Extracted information
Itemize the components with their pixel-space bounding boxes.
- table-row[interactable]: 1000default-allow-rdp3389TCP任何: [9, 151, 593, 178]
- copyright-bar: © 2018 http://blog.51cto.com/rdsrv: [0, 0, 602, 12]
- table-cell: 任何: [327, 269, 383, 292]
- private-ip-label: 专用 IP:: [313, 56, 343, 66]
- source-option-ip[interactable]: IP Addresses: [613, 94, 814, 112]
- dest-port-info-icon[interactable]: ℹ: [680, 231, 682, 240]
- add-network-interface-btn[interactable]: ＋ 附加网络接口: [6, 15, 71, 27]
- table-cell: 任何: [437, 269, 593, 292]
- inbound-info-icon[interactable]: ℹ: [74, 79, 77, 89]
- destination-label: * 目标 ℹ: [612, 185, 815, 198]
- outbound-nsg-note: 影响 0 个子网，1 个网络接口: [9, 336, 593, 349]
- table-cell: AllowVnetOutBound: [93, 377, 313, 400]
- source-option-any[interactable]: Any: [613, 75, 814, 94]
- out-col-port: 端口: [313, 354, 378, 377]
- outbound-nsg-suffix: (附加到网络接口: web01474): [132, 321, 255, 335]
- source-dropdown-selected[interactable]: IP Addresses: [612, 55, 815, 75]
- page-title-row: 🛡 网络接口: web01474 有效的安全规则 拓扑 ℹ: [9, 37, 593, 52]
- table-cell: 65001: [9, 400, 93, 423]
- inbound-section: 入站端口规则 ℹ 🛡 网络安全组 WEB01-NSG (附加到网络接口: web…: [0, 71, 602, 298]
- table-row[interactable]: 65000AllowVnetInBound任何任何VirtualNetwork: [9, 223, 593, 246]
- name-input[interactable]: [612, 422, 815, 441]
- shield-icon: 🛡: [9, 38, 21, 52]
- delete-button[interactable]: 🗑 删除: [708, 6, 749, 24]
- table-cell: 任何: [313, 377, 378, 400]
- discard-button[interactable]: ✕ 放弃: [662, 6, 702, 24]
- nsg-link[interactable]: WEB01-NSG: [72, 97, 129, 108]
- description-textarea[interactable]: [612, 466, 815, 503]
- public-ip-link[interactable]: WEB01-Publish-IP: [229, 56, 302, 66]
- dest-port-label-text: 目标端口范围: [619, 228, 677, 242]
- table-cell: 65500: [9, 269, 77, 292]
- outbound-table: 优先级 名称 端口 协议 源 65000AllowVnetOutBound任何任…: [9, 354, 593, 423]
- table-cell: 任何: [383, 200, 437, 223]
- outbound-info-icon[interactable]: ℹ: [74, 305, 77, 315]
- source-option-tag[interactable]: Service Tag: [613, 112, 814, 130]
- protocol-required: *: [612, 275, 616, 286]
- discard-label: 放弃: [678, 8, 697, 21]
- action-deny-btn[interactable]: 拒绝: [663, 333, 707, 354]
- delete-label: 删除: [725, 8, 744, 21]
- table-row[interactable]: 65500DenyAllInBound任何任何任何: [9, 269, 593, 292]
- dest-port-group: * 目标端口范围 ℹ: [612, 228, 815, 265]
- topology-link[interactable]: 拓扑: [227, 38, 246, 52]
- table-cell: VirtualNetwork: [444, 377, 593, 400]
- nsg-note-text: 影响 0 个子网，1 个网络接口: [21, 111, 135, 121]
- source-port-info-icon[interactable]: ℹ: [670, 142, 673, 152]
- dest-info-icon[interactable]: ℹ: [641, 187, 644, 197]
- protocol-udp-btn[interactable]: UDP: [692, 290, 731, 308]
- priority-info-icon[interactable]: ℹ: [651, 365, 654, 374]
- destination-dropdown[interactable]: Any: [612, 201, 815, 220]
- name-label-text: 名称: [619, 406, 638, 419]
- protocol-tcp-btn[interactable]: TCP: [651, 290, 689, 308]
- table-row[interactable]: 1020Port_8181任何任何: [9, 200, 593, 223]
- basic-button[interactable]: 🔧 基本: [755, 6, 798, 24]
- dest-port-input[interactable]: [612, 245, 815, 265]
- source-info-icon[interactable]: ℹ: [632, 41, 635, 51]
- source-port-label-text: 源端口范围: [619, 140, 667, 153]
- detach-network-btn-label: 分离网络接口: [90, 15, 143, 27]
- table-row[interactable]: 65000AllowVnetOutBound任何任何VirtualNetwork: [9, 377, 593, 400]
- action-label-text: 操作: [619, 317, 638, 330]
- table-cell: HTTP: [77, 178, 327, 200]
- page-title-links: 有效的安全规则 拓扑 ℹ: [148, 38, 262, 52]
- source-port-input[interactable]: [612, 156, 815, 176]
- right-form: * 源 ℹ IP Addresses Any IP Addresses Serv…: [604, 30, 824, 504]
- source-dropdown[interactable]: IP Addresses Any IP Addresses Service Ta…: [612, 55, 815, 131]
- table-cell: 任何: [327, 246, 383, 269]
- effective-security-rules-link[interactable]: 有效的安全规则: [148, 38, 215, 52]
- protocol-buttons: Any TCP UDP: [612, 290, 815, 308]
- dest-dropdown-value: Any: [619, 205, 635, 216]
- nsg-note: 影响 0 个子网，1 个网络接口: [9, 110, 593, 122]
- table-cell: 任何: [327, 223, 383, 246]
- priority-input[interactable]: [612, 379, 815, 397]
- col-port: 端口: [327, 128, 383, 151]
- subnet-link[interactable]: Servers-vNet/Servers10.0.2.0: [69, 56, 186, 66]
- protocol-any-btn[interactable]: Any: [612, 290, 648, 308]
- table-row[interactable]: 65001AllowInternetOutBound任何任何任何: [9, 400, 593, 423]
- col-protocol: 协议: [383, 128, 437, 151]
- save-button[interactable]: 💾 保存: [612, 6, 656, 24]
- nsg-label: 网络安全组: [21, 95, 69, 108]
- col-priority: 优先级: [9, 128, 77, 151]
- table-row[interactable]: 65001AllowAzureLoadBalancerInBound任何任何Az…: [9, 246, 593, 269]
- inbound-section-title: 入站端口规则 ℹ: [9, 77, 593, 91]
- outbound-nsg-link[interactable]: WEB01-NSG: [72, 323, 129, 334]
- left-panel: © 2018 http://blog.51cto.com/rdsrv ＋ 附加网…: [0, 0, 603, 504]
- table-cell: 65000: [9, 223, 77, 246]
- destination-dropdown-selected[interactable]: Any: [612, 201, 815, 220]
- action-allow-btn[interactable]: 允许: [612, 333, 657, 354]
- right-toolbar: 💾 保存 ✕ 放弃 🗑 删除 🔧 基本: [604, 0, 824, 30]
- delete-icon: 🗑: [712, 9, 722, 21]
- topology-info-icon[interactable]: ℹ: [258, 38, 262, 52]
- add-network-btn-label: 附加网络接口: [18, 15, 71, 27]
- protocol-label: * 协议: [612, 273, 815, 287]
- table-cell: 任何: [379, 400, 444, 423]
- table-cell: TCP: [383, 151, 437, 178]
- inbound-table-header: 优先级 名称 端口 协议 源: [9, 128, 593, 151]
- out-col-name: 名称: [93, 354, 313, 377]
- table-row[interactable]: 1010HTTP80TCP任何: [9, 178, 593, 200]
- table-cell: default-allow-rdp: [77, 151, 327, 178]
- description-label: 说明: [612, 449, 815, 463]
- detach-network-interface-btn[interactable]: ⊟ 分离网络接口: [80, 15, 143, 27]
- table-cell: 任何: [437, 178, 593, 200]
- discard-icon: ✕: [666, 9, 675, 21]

What is expected
Go through the entries and copy every line that has "有效的安全规则".

Worked solution
- page-title-row: 🛡 网络接口: web01474 有效的安全规则 拓扑 ℹ: [9, 37, 593, 52]
- page-title-links: 有效的安全规则 拓扑 ℹ: [148, 38, 262, 52]
- effective-security-rules-link[interactable]: 有效的安全规则: [148, 38, 215, 52]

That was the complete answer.